Copy each line of the records below, from the first through the one that contains "Terapias Medicas", exactly as written.

▽

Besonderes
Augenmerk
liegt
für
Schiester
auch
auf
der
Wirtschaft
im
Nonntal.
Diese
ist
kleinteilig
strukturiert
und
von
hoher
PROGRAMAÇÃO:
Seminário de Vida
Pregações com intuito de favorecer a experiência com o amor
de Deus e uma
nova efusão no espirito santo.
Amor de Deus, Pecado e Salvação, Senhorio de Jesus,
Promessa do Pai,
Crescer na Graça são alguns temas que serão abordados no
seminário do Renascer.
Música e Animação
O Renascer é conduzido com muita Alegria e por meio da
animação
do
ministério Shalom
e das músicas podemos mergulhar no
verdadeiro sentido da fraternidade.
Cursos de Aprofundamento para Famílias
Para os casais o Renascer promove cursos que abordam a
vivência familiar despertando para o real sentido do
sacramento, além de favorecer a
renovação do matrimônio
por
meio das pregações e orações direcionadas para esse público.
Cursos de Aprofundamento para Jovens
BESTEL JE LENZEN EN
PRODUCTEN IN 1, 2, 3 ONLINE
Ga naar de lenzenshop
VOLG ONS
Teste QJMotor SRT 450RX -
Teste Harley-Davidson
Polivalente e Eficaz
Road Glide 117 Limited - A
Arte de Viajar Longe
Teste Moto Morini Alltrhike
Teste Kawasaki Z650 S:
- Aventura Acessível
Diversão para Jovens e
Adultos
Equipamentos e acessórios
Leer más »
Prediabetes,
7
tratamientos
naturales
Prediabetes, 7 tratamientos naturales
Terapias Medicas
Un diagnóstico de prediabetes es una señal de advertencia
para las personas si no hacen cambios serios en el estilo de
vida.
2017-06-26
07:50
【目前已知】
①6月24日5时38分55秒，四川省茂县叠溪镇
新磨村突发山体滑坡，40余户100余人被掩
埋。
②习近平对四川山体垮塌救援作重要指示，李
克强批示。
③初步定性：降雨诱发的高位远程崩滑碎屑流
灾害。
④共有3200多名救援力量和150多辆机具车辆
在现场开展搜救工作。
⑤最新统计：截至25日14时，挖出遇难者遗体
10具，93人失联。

△

WRITTEN SOLUTION »
Besonderes
Augenmerk
liegt
für
Schiester
auch
auf
der
Wirtschaft
im
Nonntal.
Diese
ist
kleinteilig
strukturiert
und
von
hoher
PROGRAMAÇÃO:
Seminário de Vida
Pregações com intuito de favorecer a experiência com o amor
de Deus e uma
nova efusão no espirito santo.
Amor de Deus, Pecado e Salvação, Senhorio de Jesus,
Promessa do Pai,
Crescer na Graça são alguns temas que serão abordados no
seminário do Renascer.
Música e Animação
O Renascer é conduzido com muita Alegria e por meio da
animação
do
ministério Shalom
e das músicas podemos mergulhar no
verdadeiro sentido da fraternidade.
Cursos de Aprofundamento para Famílias
Para os casais o Renascer promove cursos que abordam a
vivência familiar despertando para o real sentido do
sacramento, além de favorecer a
renovação do matrimônio
por
meio das pregações e orações direcionadas para esse público.
Cursos de Aprofundamento para Jovens
BESTEL JE LENZEN EN
PRODUCTEN IN 1, 2, 3 ONLINE
Ga naar de lenzenshop
VOLG ONS
Teste QJMotor SRT 450RX -
Teste Harley-Davidson
Polivalente e Eficaz
Road Glide 117 Limited - A
Arte de Viajar Longe
Teste Moto Morini Alltrhike
Teste Kawasaki Z650 S:
- Aventura Acessível
Diversão para Jovens e
Adultos
Equipamentos e acessórios
Leer más »
Prediabetes,
7
tratamientos
naturales
Prediabetes, 7 tratamientos naturales
Terapias Medicas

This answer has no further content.